The director of the Red Cross has revealed that $11 million of the money donated to the Australian bush fire relief fund won't go to victims.
So far around $115m has been donated to the charity, but nearly 10 per cent of that will go into "administrative costs".
Director Noel Clements has been in the firing line following the revelations, with claims the charity has been stockpiling funds to dish out for future disasters.
Overnight, Clements explained where the money would go.
"So that's to basically do the work we are doing at the moment in processing the applications.
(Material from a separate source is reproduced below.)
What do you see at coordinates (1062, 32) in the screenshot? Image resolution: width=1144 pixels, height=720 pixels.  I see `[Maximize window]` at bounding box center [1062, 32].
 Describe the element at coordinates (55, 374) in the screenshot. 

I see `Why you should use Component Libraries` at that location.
It is to make sure we are meeting legal requirements, to make sure we are actually able to process applications as quickly as we can," he told The Today Show.
"We have teams calling people to support them with those applications, it is that essential cost."
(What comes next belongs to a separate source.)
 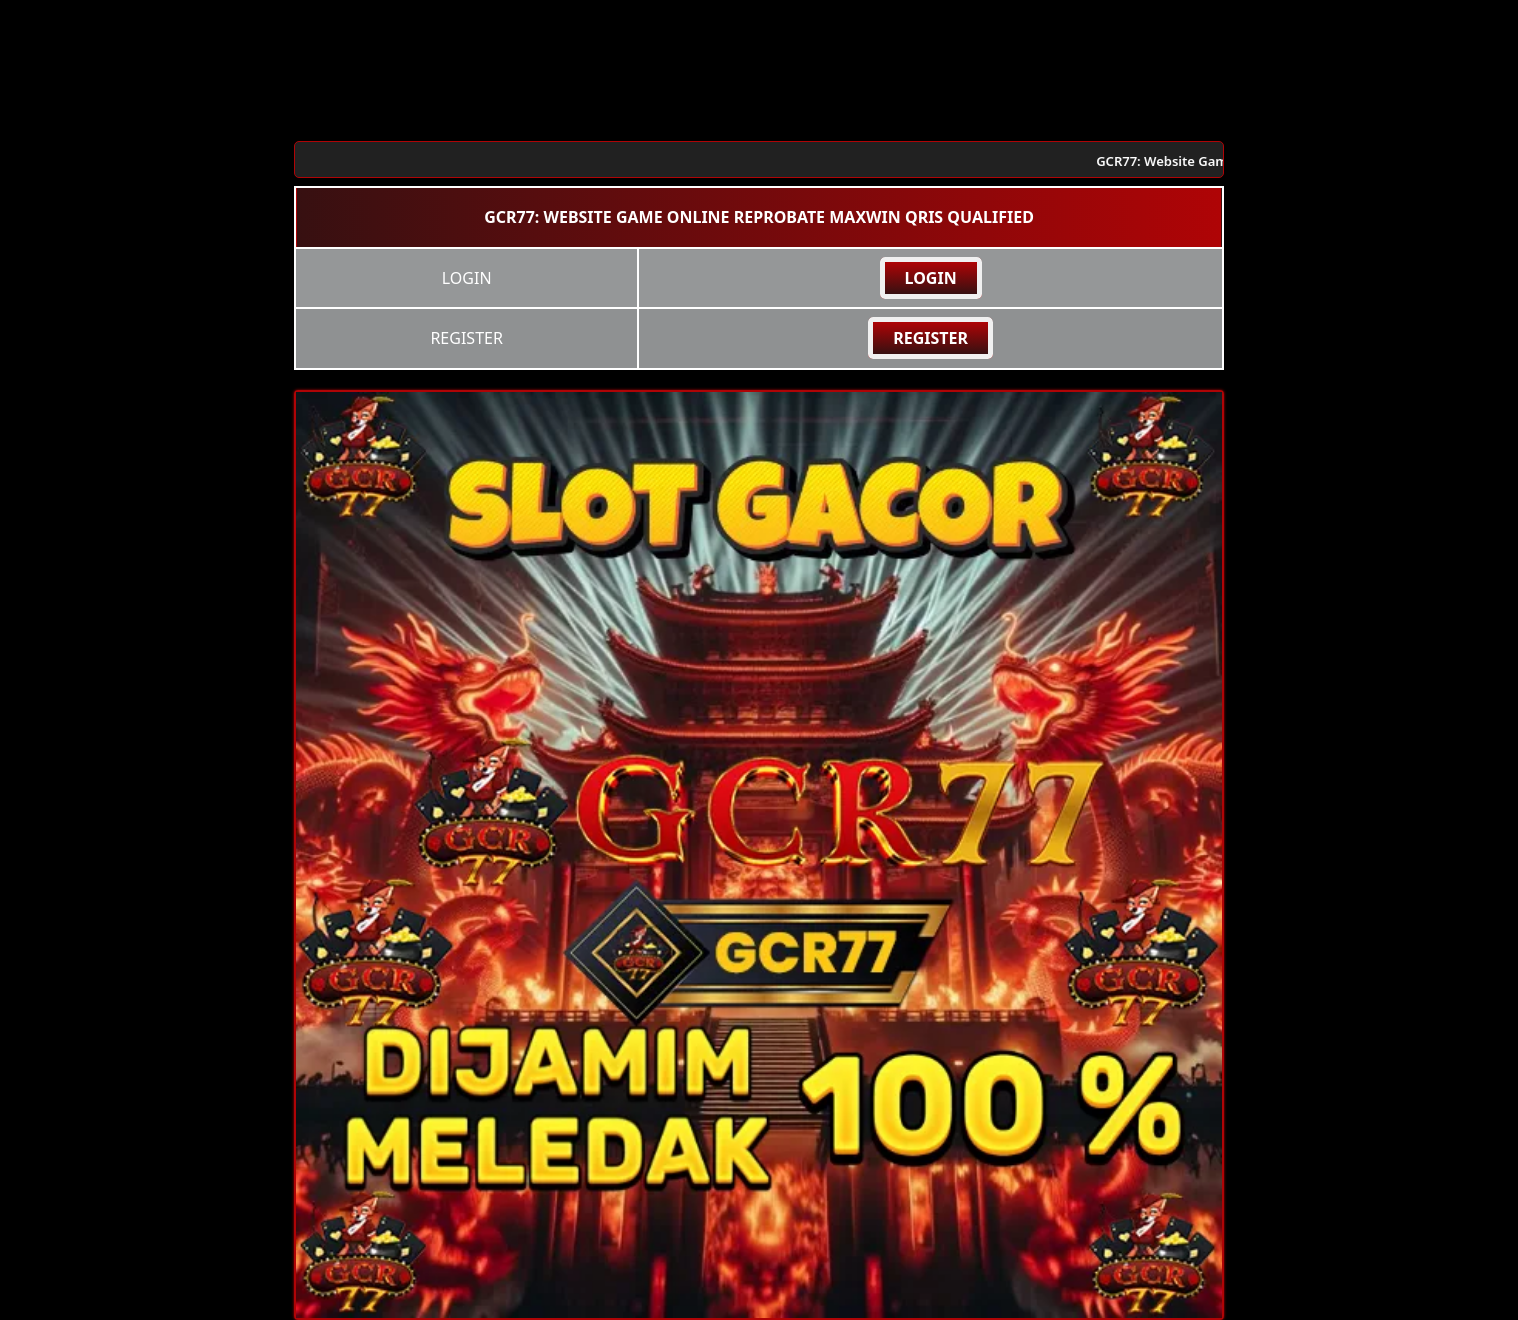 I want to click on LOGIN, so click(x=931, y=278).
He said, however, they don't expect to spend close to the $10m that's been allocated.
Despite the backlash, Clements said they aren't stockpiling the funds for future disasters.
"This is for bush fires, this is not holding back for any other disasters.
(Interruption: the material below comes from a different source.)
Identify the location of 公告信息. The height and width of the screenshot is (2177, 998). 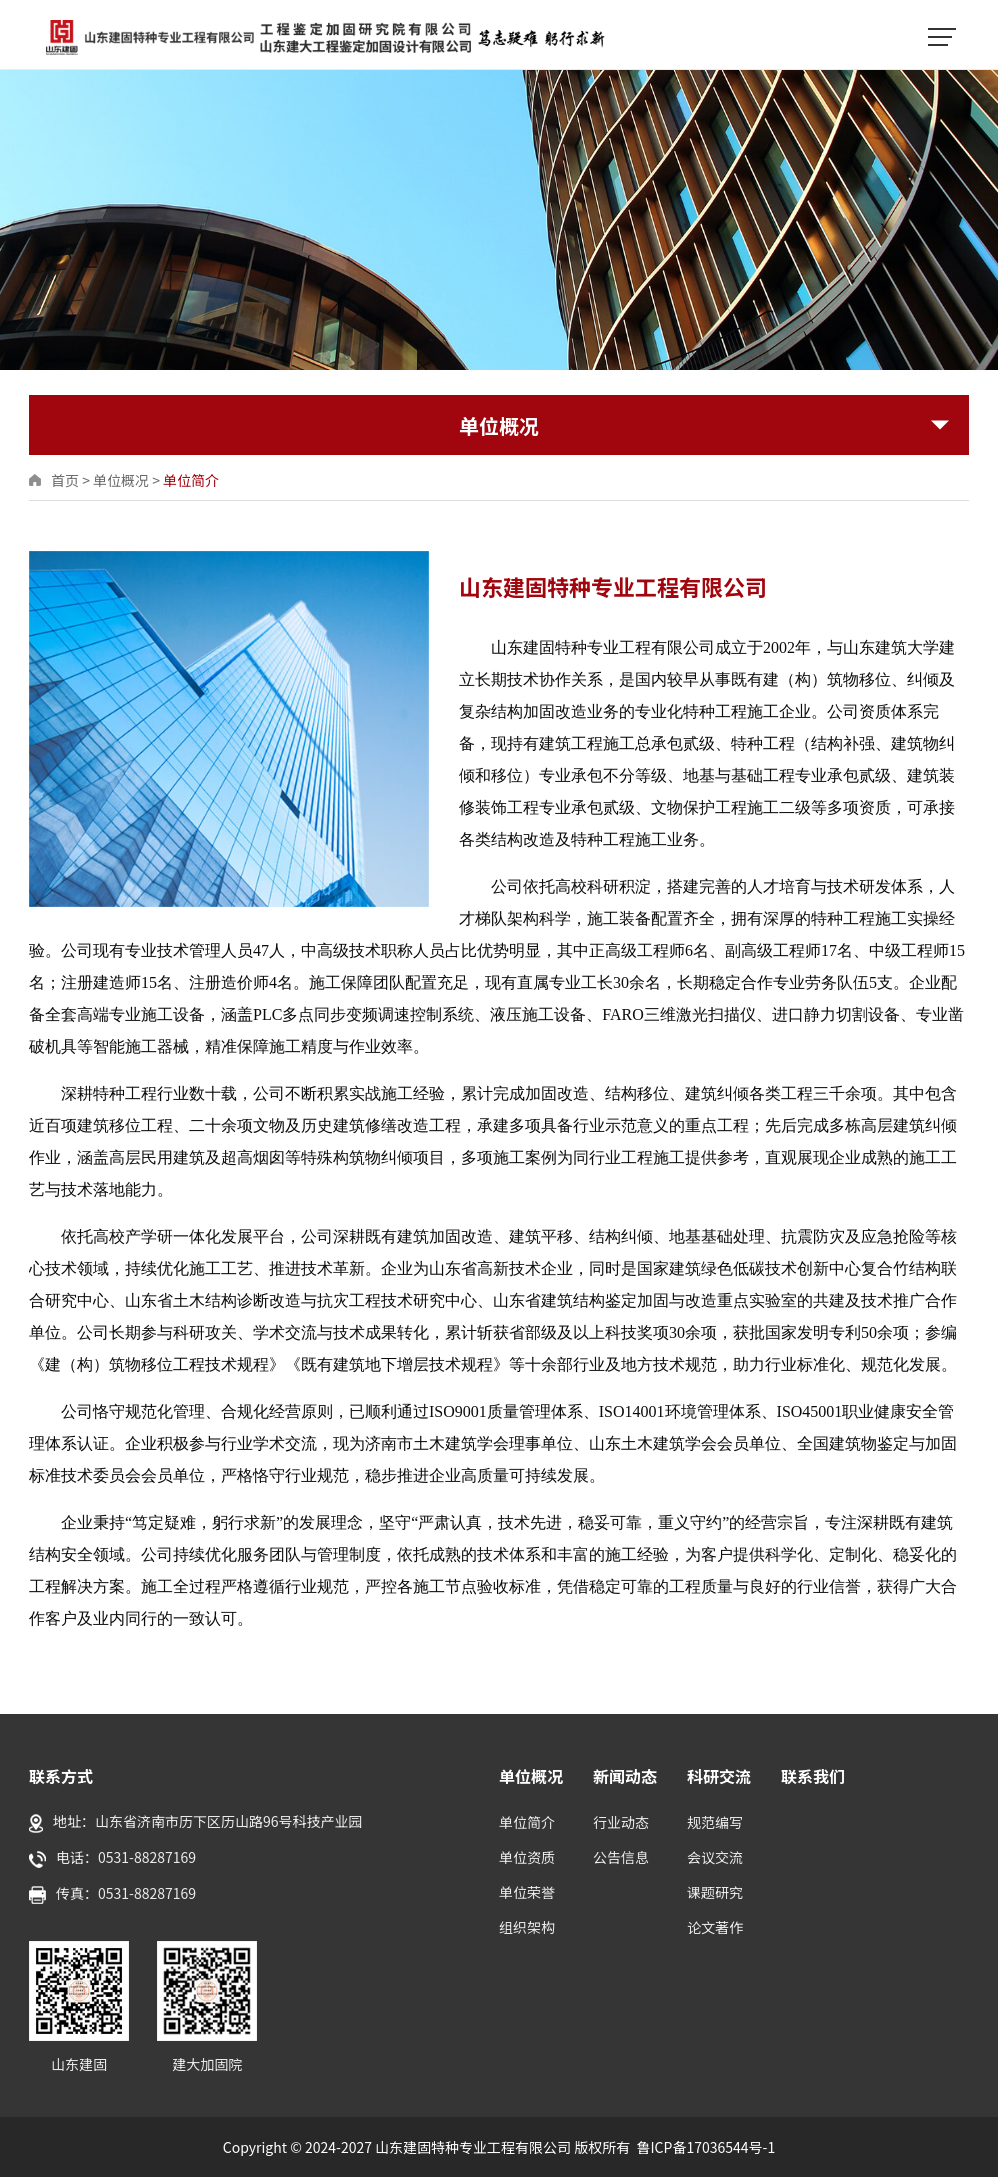 (621, 1857).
"Keep in mind there are people who will need to rebuild and there are people who will need support for that, we want funds to be able to do that."
So far only 700 grants have been processed, leaving many more waiting to be cleared.
Volunteers are working hard to ensure the applications are done quickly and correctly, but many of the donations are from remote areas.
As of Wednesday, $30m of the Disaster Relief and Recovery Fund had been allocated to the victims, but many have said they haven't received any money.
NSW resident Robert Gorringe, who was hit by the bush fires, has been left out of the donations thus far and feels the Red Cross isn't sticking to its promises.
"They've made a lot of promises that they're going to this, that and the other, but I've received nothing," Gorringe told 7 News.
The Red Cross released a statement saying its bush fire relief funds will be drip fed out to ravaged communities over the next three years through "tailored recovery programmes".